### What is needed
Within the listing that follows, how many lines contain the word "газа"? Only the number is wanted.

BEGIN

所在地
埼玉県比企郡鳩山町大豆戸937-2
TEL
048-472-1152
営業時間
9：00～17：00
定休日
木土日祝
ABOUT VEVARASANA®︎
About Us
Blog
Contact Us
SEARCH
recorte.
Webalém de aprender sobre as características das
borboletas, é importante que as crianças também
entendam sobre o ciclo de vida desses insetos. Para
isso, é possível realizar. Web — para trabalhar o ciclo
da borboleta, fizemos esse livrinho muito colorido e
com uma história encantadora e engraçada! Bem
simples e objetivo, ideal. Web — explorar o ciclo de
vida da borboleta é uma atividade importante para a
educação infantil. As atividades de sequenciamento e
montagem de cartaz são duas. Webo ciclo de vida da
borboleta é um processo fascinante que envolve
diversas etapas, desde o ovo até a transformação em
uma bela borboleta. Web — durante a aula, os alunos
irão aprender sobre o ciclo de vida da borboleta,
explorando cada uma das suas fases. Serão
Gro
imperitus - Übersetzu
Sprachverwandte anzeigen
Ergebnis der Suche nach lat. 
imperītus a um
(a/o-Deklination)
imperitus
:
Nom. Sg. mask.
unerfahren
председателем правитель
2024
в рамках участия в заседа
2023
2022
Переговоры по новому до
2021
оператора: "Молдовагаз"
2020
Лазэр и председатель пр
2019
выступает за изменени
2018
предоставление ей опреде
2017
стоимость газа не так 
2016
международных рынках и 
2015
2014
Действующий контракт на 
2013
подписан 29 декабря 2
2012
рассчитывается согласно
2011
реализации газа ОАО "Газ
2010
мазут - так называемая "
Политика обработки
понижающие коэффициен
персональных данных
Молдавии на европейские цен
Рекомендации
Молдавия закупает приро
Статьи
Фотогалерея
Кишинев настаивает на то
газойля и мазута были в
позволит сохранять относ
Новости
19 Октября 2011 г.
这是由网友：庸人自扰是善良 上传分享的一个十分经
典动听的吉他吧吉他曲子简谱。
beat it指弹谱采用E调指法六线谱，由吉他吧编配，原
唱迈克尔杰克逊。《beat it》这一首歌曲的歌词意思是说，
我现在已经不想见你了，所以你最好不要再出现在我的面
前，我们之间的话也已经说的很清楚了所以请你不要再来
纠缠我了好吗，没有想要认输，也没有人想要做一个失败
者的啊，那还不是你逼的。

END

### Your solution
2